Atlético zwyciężyło w swoim pierwszym ligowym spotkaniu w 2017 roku z Eibarem 2-0. Po początkowych problemach przebudzenie nastąpiło w drugiej połowie, a graczy z Madrytu na prowadzenie wyprowadził Saúl Ñíguez. Bramka nie powinna jednak zostać uznana ze względu na pozycję spaloną. Wynik meczu ustalił Antoine Griezmann, który strzelił pierwszego gola w LaLiga od października. Francuz pozostawiał bez ligowego trafienia od ponad 800 minut.
Już w 1. minucie okazję stworzyli sobie gospodarze. Po dośrodkowaniu z lewego skrzydła główkował Sergio Enrich. Po tym strzale wynikło małe zamieszane przed bramką, ale najprzytomniej zachował się Miguel Ángel Moyà, który zgarnął futbolówkę.
W 9. minucie dobrze dośrodkował Filipe Luís, a do strzału ładnie złożył się Antoine Griezmann, lecz Francuz nie zdołał uderzyć czysto piłki i z dobrej akcji wyszły nici. W innych akcjach Rojiblancos w tym okresie meczu brakowało zrozumienia, a dwukrotnie gracze byli łapani na spalonym.
Początek meczu należał do Eibaru, który potwierdzał, że u siebie czuje się znacznie lepiej niż w meczach wyjazdowych. Podopieczni José Luisa Mendlibara raz po raz próbowali niepokoić obrońców przyjezdnych, lecz ci zazwyczaj byli dobrze ustawieni we własnym polu karnym i skutecznie oddalali niebezpieczeństwo.
W 25. minucie Ander Capa w prosty sposób poradził sobie z Filipe i dośrodkował w pole karne. Tam pomiędzy obrońcami Atleti znalazł się Adrián, który zdołał oddać strzał. Ten jednak nie był najlepszy i dobrze poradził z nim sobie Moyà.
Kilka minut później doszło do sytuacji w polu karnym, w której Šime Vrsaljko dotknął piłki ręką. Chorwat leżał jednak na ziemi i zagranie nie było jego intencją. Gracze z Kraju Basków protestowali, domagając się odgwizdania rzutu karnego, lecz prowadzący zawody Jesús Gil Manzano słusznie pozostał głuchy na ich pretensje.
W 37. minucie dobre podanie na lewej stronie otrzymał Griezmann, który zdołał się rozpędzić i wbiegł w pole karne. Napastnik zdecydował się na strzał z dosyć ostrego kąta, ale uderzenie były zbyt słabe, a przede wszystkim niecelne.

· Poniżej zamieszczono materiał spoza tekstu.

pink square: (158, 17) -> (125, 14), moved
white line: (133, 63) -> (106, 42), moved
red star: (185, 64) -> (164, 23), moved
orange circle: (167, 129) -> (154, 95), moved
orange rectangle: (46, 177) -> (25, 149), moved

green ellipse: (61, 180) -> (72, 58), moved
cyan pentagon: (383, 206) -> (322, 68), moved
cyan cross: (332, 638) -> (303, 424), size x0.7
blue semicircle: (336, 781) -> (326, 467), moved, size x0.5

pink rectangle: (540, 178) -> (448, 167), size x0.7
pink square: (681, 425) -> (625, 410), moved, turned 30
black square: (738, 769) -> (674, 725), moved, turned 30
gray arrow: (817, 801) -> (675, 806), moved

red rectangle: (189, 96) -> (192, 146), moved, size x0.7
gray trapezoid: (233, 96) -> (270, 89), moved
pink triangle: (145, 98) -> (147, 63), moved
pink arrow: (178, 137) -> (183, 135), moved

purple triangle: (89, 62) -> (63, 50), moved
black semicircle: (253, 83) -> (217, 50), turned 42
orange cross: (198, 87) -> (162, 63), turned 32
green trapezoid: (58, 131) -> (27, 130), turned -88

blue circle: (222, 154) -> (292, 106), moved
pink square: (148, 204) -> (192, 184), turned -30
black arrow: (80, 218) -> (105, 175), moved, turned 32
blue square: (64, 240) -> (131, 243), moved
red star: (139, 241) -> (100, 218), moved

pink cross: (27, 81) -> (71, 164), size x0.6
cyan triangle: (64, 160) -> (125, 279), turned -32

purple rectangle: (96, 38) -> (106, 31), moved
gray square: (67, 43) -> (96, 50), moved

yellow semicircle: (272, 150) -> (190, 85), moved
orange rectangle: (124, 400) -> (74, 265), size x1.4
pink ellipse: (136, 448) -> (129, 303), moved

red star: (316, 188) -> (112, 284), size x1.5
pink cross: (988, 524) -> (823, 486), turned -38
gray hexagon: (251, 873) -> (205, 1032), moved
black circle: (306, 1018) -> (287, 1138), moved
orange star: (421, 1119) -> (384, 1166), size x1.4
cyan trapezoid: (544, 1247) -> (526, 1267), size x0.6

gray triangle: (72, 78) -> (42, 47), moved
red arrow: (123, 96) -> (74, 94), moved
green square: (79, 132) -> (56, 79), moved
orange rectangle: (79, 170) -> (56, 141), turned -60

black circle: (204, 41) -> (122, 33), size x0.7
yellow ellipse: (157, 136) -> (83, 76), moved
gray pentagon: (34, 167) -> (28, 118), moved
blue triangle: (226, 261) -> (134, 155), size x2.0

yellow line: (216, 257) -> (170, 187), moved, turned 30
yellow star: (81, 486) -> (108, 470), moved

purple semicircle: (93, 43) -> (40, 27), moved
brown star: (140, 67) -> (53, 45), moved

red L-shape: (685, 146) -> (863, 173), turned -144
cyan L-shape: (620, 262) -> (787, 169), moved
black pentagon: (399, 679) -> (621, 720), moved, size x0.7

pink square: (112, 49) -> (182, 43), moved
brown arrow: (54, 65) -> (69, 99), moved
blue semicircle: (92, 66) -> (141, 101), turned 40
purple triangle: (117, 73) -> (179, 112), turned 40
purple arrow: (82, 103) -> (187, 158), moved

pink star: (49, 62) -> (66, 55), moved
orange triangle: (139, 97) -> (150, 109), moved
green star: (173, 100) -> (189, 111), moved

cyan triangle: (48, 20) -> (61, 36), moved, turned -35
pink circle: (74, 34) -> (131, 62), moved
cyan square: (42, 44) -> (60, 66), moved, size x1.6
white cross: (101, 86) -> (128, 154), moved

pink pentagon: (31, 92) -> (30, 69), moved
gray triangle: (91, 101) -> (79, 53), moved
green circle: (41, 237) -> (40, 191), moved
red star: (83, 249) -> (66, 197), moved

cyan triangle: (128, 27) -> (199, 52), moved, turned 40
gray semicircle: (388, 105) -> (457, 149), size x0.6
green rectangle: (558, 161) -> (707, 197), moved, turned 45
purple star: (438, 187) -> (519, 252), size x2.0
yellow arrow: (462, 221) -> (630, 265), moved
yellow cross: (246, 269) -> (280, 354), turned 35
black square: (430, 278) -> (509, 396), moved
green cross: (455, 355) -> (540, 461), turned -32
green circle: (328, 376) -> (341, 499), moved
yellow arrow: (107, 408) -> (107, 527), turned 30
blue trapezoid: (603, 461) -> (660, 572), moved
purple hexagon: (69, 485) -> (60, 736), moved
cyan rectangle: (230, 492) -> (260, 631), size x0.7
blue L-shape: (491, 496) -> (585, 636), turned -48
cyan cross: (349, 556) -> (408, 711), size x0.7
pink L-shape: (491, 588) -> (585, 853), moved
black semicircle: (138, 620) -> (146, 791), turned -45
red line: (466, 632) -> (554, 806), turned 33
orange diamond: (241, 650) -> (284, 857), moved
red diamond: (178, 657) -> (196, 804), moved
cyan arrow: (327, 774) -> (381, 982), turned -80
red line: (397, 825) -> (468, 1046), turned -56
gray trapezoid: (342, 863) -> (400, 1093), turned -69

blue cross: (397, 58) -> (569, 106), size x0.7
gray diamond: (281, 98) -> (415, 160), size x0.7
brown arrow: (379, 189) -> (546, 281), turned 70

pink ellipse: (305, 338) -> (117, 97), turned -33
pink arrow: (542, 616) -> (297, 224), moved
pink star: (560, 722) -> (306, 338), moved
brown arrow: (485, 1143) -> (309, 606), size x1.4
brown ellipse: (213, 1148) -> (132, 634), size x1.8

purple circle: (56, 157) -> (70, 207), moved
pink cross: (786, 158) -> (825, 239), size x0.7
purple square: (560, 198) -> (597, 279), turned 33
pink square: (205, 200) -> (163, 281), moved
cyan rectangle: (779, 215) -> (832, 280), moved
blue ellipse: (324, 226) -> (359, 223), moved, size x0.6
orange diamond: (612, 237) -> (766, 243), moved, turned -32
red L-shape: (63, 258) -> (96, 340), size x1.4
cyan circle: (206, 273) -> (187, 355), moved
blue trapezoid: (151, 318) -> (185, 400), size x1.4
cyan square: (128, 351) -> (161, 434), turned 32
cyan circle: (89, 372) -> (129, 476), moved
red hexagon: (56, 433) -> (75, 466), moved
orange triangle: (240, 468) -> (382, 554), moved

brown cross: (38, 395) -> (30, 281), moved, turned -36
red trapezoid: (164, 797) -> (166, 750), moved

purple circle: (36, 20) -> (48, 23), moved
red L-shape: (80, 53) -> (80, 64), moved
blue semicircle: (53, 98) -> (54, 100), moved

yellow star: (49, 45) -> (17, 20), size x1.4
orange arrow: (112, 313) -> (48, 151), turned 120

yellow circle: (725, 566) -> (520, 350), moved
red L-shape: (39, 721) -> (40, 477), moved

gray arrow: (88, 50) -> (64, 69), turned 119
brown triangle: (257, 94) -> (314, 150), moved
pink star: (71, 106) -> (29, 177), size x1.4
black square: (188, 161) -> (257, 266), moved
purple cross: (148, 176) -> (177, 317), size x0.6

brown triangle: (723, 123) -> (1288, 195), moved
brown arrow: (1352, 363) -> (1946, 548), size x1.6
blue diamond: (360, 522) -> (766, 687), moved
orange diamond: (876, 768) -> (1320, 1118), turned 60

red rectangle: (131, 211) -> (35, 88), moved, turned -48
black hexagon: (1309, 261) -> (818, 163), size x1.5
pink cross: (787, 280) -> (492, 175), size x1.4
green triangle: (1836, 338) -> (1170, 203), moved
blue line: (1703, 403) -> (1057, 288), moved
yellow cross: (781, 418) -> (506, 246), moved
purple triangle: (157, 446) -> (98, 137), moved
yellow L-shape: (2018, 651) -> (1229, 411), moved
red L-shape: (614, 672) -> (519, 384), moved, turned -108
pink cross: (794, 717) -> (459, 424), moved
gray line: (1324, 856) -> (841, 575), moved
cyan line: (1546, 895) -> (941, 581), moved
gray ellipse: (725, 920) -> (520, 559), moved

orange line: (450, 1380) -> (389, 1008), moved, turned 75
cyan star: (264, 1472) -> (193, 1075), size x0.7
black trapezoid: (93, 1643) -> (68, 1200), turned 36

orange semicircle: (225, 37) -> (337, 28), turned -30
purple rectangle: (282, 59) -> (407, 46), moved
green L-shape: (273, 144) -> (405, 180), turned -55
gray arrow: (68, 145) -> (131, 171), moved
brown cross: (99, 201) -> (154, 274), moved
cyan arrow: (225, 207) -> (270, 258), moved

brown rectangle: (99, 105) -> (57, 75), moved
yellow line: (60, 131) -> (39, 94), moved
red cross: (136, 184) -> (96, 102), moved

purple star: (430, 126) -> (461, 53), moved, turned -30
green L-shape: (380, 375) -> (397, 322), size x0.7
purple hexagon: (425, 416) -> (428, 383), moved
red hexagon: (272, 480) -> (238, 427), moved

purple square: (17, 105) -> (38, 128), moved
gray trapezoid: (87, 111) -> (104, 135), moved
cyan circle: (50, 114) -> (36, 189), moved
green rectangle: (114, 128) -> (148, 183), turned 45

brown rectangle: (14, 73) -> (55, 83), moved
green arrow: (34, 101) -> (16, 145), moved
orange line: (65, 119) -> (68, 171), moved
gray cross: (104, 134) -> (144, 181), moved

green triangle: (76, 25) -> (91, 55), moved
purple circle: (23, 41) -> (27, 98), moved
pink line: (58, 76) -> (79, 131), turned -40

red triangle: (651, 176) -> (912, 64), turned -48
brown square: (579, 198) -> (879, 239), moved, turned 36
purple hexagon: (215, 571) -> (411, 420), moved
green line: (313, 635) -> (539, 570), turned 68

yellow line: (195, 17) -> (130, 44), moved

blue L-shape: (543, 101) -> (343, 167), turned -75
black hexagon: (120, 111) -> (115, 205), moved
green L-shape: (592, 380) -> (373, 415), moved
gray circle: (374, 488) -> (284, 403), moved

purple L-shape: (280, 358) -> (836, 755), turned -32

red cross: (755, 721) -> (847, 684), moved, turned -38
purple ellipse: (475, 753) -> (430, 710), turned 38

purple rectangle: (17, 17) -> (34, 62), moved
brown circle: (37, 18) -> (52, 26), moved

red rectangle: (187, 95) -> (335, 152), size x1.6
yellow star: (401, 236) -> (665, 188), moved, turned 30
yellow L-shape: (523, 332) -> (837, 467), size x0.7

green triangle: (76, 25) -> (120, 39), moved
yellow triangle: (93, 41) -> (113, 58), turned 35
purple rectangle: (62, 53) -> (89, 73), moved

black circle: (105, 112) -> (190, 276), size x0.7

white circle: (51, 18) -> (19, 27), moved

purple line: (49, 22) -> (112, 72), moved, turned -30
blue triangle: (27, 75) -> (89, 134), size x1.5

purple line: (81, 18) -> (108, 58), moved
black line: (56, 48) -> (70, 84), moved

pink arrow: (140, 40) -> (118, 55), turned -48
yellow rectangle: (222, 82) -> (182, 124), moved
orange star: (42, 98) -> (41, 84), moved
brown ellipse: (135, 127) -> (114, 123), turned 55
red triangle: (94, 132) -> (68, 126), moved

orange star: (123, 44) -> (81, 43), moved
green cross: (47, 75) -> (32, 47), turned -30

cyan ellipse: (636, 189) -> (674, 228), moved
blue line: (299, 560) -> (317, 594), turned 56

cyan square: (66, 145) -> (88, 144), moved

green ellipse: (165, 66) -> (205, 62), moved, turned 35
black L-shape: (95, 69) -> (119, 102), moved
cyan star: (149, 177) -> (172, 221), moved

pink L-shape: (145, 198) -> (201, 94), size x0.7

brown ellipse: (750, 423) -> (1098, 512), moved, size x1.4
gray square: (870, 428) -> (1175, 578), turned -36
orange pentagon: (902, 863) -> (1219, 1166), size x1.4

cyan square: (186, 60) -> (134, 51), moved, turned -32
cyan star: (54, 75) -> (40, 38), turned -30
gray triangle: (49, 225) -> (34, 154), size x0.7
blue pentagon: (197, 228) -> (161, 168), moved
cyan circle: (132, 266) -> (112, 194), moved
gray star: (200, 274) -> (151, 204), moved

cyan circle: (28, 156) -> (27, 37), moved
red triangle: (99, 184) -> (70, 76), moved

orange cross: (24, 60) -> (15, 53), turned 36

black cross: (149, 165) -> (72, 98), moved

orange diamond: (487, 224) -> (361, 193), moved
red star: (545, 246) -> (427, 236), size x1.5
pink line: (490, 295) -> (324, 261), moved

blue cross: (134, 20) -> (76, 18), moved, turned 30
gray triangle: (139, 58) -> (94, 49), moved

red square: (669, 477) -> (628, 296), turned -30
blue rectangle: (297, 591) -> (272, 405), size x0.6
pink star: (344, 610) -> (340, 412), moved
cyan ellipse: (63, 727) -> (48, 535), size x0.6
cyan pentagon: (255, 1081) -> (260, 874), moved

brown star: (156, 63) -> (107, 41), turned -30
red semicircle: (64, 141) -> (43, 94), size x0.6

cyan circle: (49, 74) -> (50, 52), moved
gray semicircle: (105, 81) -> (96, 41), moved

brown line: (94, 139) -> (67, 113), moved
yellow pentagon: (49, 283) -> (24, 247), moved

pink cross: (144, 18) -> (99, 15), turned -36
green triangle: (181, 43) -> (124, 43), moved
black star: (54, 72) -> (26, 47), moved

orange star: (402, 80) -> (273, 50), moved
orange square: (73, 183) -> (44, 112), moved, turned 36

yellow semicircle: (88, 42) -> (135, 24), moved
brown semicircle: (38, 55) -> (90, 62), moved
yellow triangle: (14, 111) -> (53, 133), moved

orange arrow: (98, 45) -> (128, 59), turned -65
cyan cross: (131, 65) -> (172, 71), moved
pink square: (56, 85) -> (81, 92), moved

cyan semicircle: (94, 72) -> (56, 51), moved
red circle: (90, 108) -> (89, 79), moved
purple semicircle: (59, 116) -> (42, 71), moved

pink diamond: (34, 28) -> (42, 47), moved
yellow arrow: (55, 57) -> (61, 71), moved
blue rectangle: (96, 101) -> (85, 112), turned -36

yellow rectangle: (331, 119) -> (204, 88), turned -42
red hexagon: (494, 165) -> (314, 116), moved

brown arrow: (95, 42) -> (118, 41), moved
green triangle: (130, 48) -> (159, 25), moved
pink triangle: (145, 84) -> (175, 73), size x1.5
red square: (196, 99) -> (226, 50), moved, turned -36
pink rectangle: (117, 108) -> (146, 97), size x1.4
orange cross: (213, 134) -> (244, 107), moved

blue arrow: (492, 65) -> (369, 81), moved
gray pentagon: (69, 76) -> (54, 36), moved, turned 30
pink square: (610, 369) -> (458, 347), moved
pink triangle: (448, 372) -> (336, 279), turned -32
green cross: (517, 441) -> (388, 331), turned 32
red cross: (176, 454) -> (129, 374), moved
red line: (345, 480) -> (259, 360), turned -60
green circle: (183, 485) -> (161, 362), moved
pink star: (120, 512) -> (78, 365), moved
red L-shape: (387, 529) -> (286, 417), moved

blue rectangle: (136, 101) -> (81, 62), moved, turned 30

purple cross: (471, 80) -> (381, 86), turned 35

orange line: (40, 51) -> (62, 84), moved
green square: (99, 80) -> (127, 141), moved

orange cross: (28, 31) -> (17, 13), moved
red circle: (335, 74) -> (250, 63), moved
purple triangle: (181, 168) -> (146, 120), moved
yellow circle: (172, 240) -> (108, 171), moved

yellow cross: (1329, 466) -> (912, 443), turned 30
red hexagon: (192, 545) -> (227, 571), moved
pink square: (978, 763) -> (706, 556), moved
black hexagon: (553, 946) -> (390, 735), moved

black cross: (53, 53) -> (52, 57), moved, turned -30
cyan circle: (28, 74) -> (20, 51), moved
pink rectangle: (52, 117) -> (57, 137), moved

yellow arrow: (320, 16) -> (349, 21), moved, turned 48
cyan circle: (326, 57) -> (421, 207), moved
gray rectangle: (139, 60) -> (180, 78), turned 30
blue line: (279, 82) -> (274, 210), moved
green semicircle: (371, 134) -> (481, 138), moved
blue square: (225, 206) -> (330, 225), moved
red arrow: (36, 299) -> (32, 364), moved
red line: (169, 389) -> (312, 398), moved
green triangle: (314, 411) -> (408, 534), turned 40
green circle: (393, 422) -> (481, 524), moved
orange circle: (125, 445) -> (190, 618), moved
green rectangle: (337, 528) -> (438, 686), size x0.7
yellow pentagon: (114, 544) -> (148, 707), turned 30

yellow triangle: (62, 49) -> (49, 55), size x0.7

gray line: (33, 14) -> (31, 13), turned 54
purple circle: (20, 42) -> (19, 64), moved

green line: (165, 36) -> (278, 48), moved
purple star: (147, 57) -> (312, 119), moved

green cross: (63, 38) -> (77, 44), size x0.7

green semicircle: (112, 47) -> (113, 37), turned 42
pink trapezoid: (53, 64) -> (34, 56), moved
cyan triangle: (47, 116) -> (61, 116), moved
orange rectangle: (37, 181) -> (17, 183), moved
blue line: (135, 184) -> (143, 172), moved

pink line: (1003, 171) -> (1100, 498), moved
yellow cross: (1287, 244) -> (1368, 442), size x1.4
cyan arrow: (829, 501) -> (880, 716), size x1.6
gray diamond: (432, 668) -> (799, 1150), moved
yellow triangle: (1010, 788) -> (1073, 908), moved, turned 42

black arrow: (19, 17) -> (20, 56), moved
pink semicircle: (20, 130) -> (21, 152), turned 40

W 43. minucie Rusznikarze stanęli przed fantastyczną szansą na otwarcie wyniku spotkania. Po podaniu w pole karne Stefan Savić źle przeciął piłkę, a futbolówki nie zdołał zgarnąć Vrsaljko i tym sposobem ta doszła do Sergiego Enricha. Napastnik znalazł się w sytuacji sam na sam z bramkarzem, lecz źle przyjął i piłka wyszła poza linię końcową jeszcze przed próbą oddania strzału. Była to ostatnia okazja przed przerwą, na którą piłkarze schodzili przy rezultacie bezbramkowym.
W przerwie Diego Simeone dokonał jednej zmiany, desygnując do gry Juanfrana w miejsce Vrsaljko, natomiast w ekipie gospodarzy nie doszło do żadnych roszad.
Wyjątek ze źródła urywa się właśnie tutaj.